# WORK TASK
Your answer should repeat exactly the lines from the one holding "dominicano buscado por" through the end of the data, and it should contain no pictures.
(PROVIDED DATA Opens)
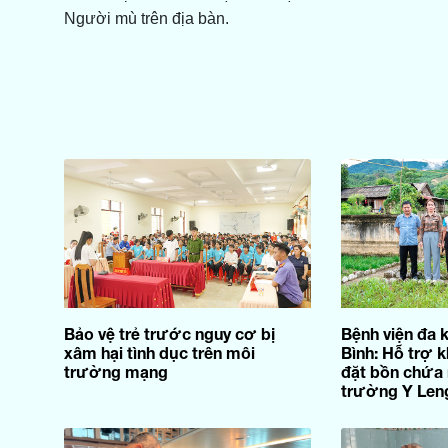
Người mù trên địa bàn.
Bảo vệ trẻ trước nguy cơ bị
Bệnh viện đa
xâm hại tình dục trên môi
Bình: Hỗ trợ k
trường mạng
đặt bồn chứa
trường Y Len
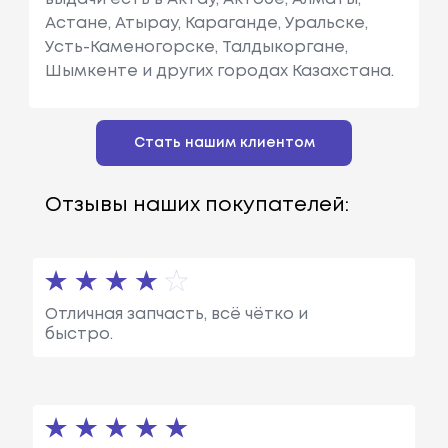
Астане, Атырау, Караганде, Уральске,
Усть-Каменогорске, Талдыкоргане,
Шымкенте и других городах Казахстана.
Стать нашим клиентом
Отзывы наших покупателей:
Отличная запчасть, всё чётко и
быстро.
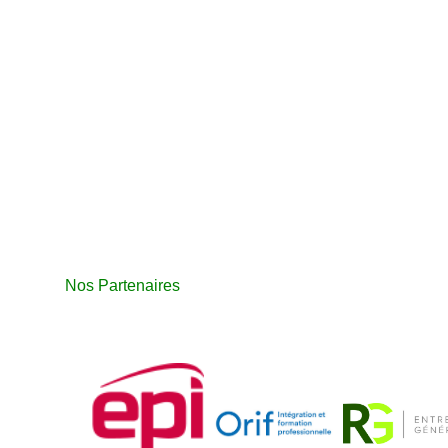
Nos Partenaires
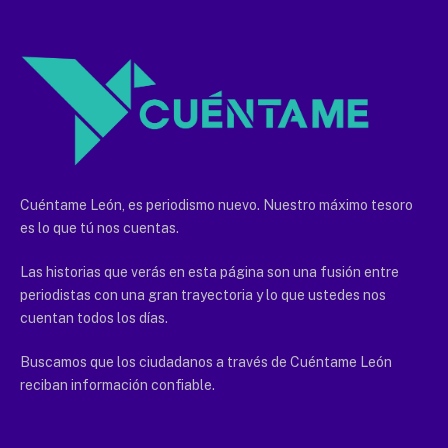
Cuéntame León, es periodismo nuevo. Nuestro máximo tesoro
es lo que tú nos cuentas.
Las historias que verás en esta página son una fusión entre
periodistas con una gran trayectoria y lo que ustedes nos
cuentan todos los días.
Buscamos que los ciudadanos a través de Cuéntame León
reciban información confiable.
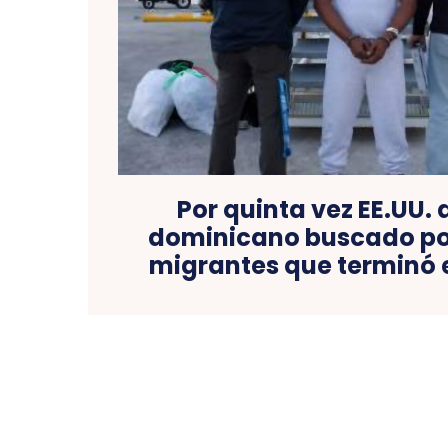
Por quinta vez EE.UU.
dominicano buscado por
migrantes que terminó 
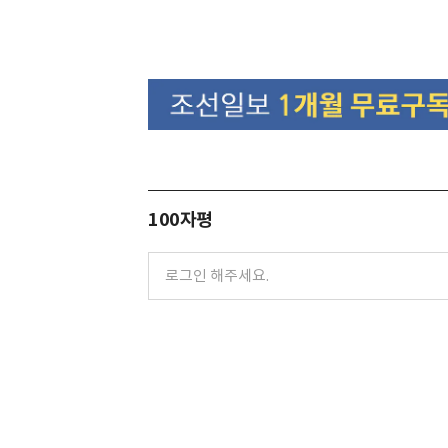
100자평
(PROVIDED DATA Closes)
# PROBLEM SOLUTION
dominicano buscado por
migrantes que terminó 
100자평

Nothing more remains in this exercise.